The roots held on, but the tree is a good example of one that didn't bend, but broke.
This tree split at the base from the force of the wind. It's a goner and has to be removed.
Watching tree removal isn't a common spectator sport, but we spent quite a few hours watching this tree come down. It was a work of art in its way.
A team of loggers has arrived to begin bringing the tree down.
We asked them if they minded if we watched -- since this is a dangerous job we didn't want to distract them from their work. Besides, some people are superstitious. They didn't mind a bit, so we pulled out lawn chairs and a cooler and set up a tailgate party.
The first step was to remove all the limbs. As I recall, the limbs were just allowed to fall to the base of the tree.
The next challenge was to bring down the trunk. As can be seen, these are very tall trees!

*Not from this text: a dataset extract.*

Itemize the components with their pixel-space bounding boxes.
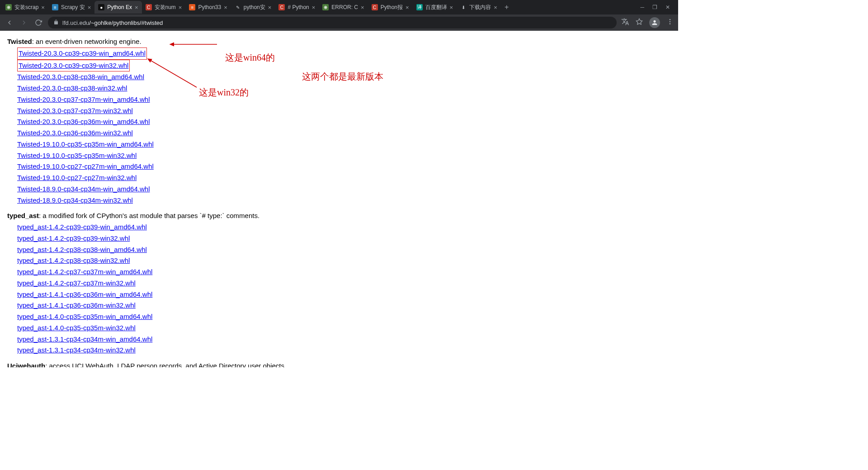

The area around the trees is highly built up. The swing set is the closest thing, but there are cabins and other buildings nearby. For this reason the trunk came down in segments. The loggers roped a segment to the tree itself or to a neighboring tree so that it could be lowered gradually and precisely. Not only did the loggers not want to damage adjacent structures; they didn't want to leave huge holes in the lawn.
The last section of the tree is coming down.
The remaining stump is felled in the normal way. At this point it can be controlled so that it won't hit anything.
After the work was done, the 100+ foot tree was compactly arranged around its base without disturbing the swing set. In the coming days, the branches and logs were hauled away and the stump removed.
The nearby swing set wasn't even scratched.
I don't remember if we had a chainsaw before watching this, but I know that Jim has always loved a Stihl -- although not as large as the one shown here.
After the work was done we invited the loggers over for a beer, which they much appreciated.
There were many other trees that needed work, but we never saw these folks again. I expect they were specialists and much in demand.
Some of the other ongoing work.
The sign on the truck is Mississippi Tree Services. It is still (2020) in business after 43 years!
One of the oak trees that received a lot of damage. I'm sure this one had to be taken down as well.
No. 305, our favorite cabin, was sheltered from the worst damage.